The tweet and the new guidance are not entirely in conflict, as people who live in states that vote in April or beyond will still be able to make calls into early primary states, but the clear emphasis is on friend-to-friend organizing and traveling to early states. The March primaries will kick off with Super Tuesday on March 3, when voters in more than a dozen states will cast their ballots.

The New York Times-Sienna poll released on Saturday showed Sanders with his biggest lead in Iowa yet, at 7 points, and national polls — one by Fox News and another by ABC — also show Sanders climbing at just the right time for his campaign. His chief rival for the nomination, former Vice President Joe Biden, meanwhile, has been dealt a series of blows, failing to win endorsements from the New York Times, Des Moines Register, and New Hampshire Union Leader, who endorsed Elizabeth Warren, Amy Klobuchar, or, in the Times oddball case, both. (Biden still tops off the national ABC poll.) Those papers were never going to endorse a democratic socialist but benefited Sanders by not endorsing Biden, who had consistently led in the polls for the past year.

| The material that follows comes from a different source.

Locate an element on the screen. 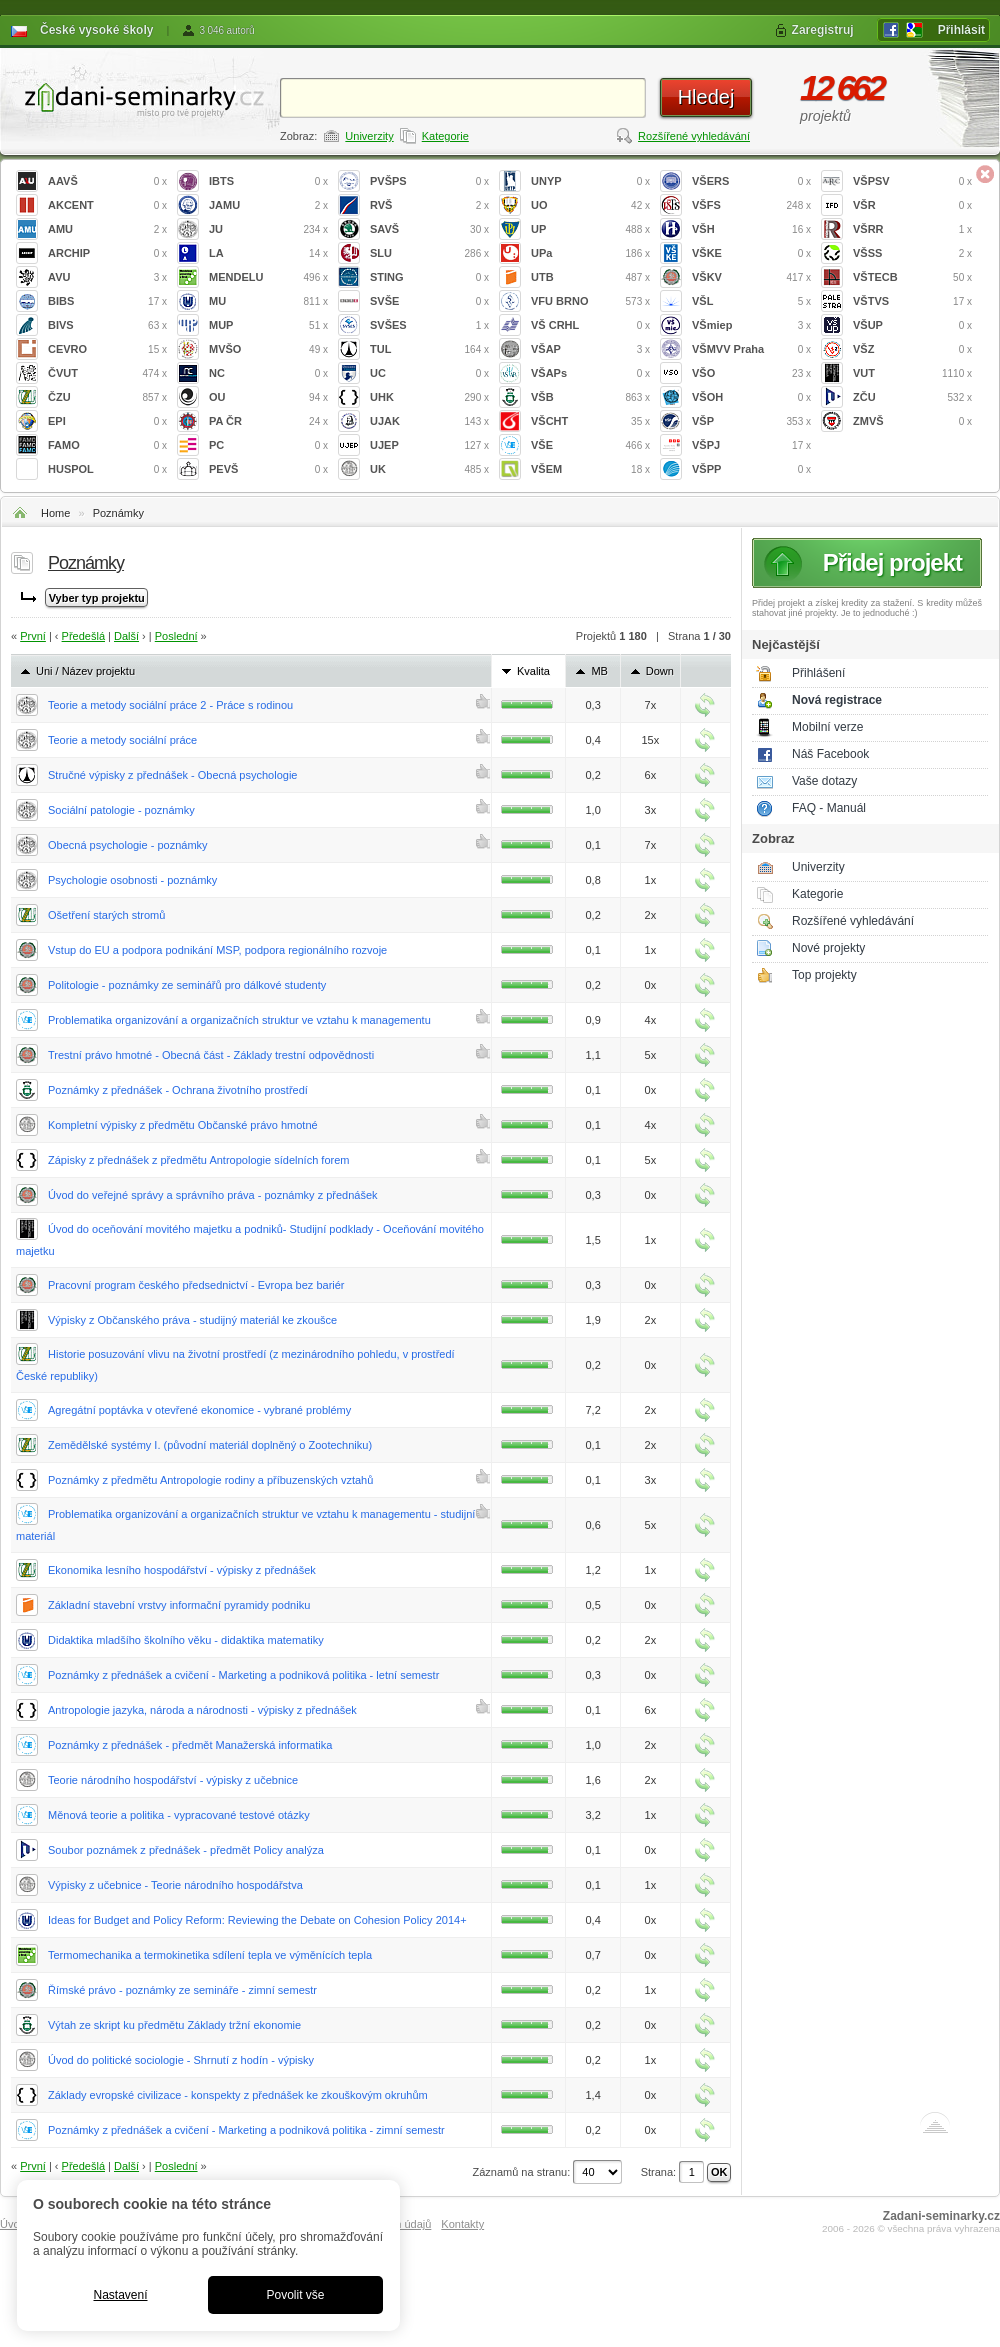 The width and height of the screenshot is (1000, 2347). Římské právo - poznámky ze semináře - zimní semestr is located at coordinates (182, 1990).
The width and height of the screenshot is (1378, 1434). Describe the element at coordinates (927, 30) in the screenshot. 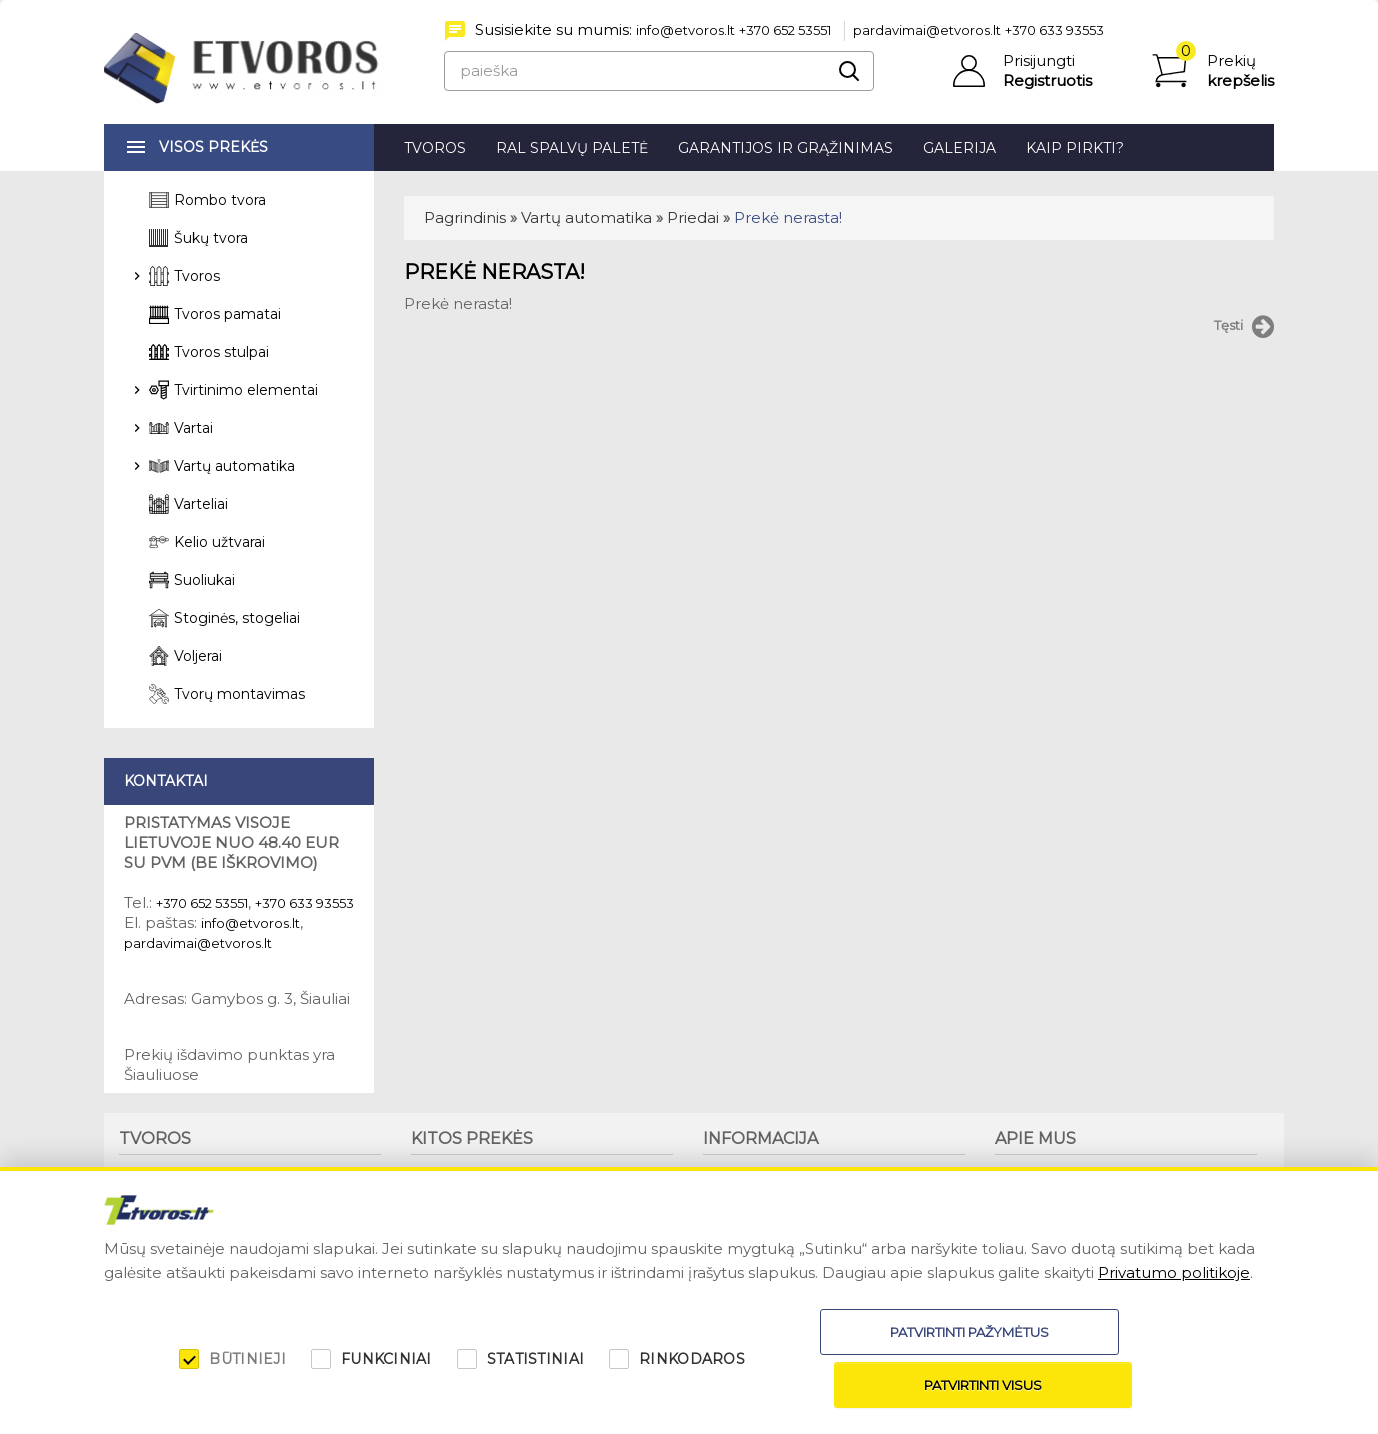 I see `pardavimai@etvoros.lt` at that location.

A Sanders event in Ames, Iowa on Saturday was jam-packed relative to the same time in 2016, even though this event included Rep. Alexandria Ocasio-Cortez but not Sanders, noted former congressional candidate Brent Welder, who organized in Iowa for Sanders last cycle. (Sanders, along with Warren and Klobuchar, is stuck in Washington for the Senate impeachment trial and relying on surrogates to campaign in the crucial lead-up to the Iowa caucus.)

Biden and Sanders have spent the last week-plus engaged in a lengthy debate over Biden’s record on Social Security. It’s been damaging to Biden, and his supporters in Iowa are urging him to shift away from that fight and back to a conversation about electability.